Few historic accessories combine function, decoration and fine art as elegantly as the hand-held fan. This exhibition challenges the notion that hand fans were frivolous objects in colonial society between the eighteenth and twentieth centuries. In the Victorian era, fans were used to protect eyes from the sun’s glare, to serve as an air-conditioning device and to prevent unwanted exposure. A traditional feminine adornment, the fan was also regarded as a work of art. Fan makers fashioned their creations extravagantly, employing sequins, tortoiseshell, feathers, paper and fabric—five materials this exhibition focuses on. Many were intricately painted with floral designs or everyday scenes.
This transformation of hand fans into artistic objects coincided with, and contributed to, nineteenth-century trends of social status, ephemerality, health, freedom of expression and consumerism, which all orchestrated the development of modernity. As an artwork, the fan became a must-have fashion accessory that reflected the individuality of the owner.
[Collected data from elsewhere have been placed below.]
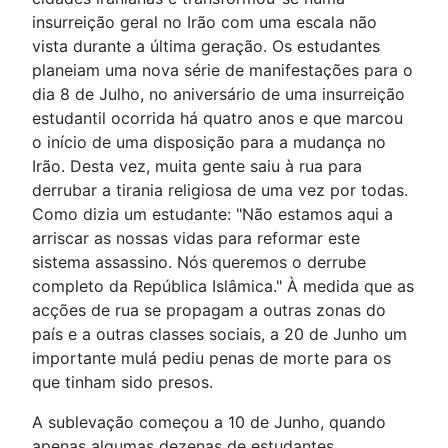
insurreição geral no Irão com uma escala não
vista durante a última geração. Os estudantes
planeiam uma nova série de manifestações para o
dia 8 de Julho, no aniversário de uma insurreição
estudantil ocorrida há quatro anos e que marcou
o início de uma disposição para a mudança no
Irão. Desta vez, muita gente saiu à rua para
derrubar a tirania religiosa de uma vez por todas.
Como dizia um estudante: "Não estamos aqui a
arriscar as nossas vidas para reformar este
sistema assassino. Nós queremos o derrube
completo da República Islâmica." À medida que as
acções de rua se propagam a outras zonas do
país e a outras classes sociais, a 20 de Junho um
importante mulá pediu penas de morte para os
que tinham sido presos.
A sublevação começou a 10 de Junho, quando
apenas algumas dezenas de estudantes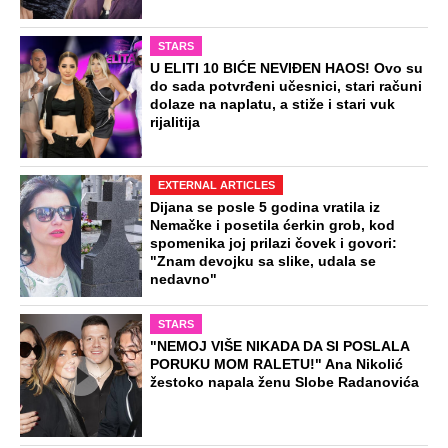
STARS
U ELITI 10 BIĆE NEVIĐEN HAOS! Ovo su
do sada potvrđeni učesnici, stari računi
dolaze na naplatu, a stiže i stari vuk
rijalitija
EXTERNAL ARTICLES
Dijana se posle 5 godina vratila iz
Nemačke i posetila ćerkin grob, kod
spomenika joj prilazi čovek i govori:
"Znam devojku sa slike, udala se
nedavno"
STARS
"NEMOJ VIŠE NIKADA DA SI POSLALA
PORUKU MOM RALETU!" Ana Nikolić
žestoko napala ženu Slobe Radanovića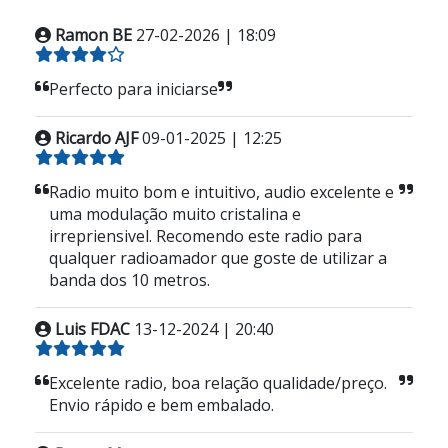
Ramon BE
27-02-2026 | 18:09
Perfecto para iniciarse
Ricardo AJF
09-01-2025 | 12:25
Radio muito bom e intuitivo, audio excelente e
uma modulação muito cristalina e
irrepriensivel. Recomendo este radio para
qualquer radioamador que goste de utilizar a
banda dos 10 metros.
Luis FDAC
13-12-2024 | 20:40
Excelente radio, boa relação qualidade/preço.
Envio rápido e bem embalado.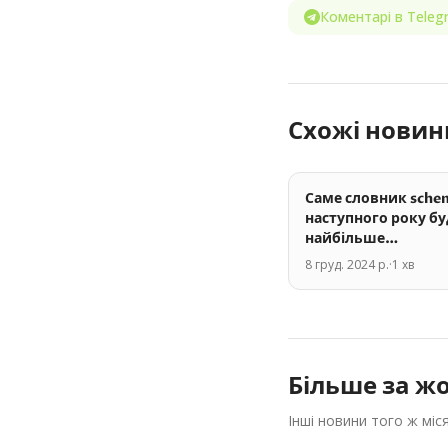
Коментарі в Teleg
Схожі новин
Саме словник sche
наступного року б
найбільше
використовувати A
8 груд. 2024 р.
·
1
хв
чатботи і асистент
Більше за
жо
Інші новини того ж міс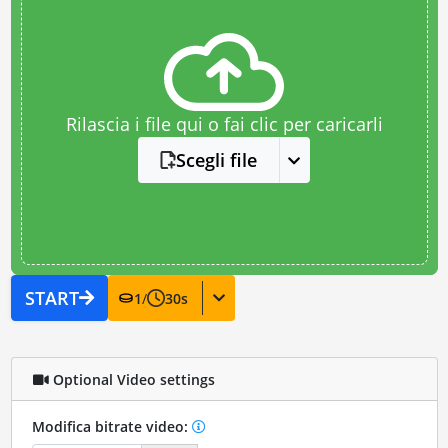
Rilascia i file qui o fai clic per caricarli
Scegli file
START
1
/
30
s
Optional Video settings
Modifica bitrate video: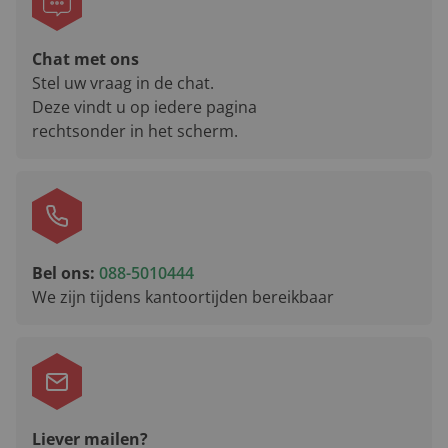
Chat met ons
Stel uw vraag in de chat.
Deze vindt u op iedere pagina
rechtsonder in het scherm.
Bel ons:
088-5010444
We zijn tijdens kantoortijden bereikbaar
Liever mailen?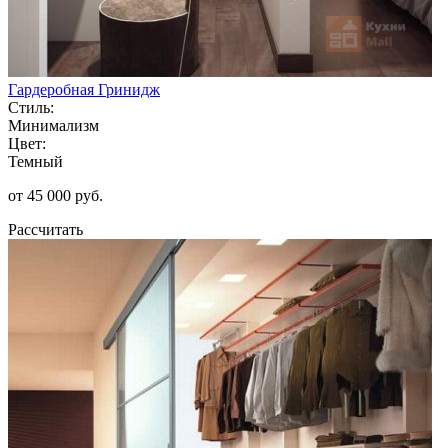
Гардеробная Гринидж
Стиль:
Минимализм
Цвет:
Темный
от 45 000 руб.
Рассчитать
In addition to being both practical and beautiful objects, hand fans came with unwritten rules regarding ritual, sartorial, fashionable and social behaviours.
The objects in this exhibition come from the Agnes Etherington Art Centre’s Collection of Canadian Dress at Queen’s University in Kingston, ON. This collection holds over 2500 fashion items spanning the late 1700s to the 1970s. This exhibition features ten fans separated into five categories, and each section aims to highlight the symbolic and artistic weight associated with hand fans and what they were made from.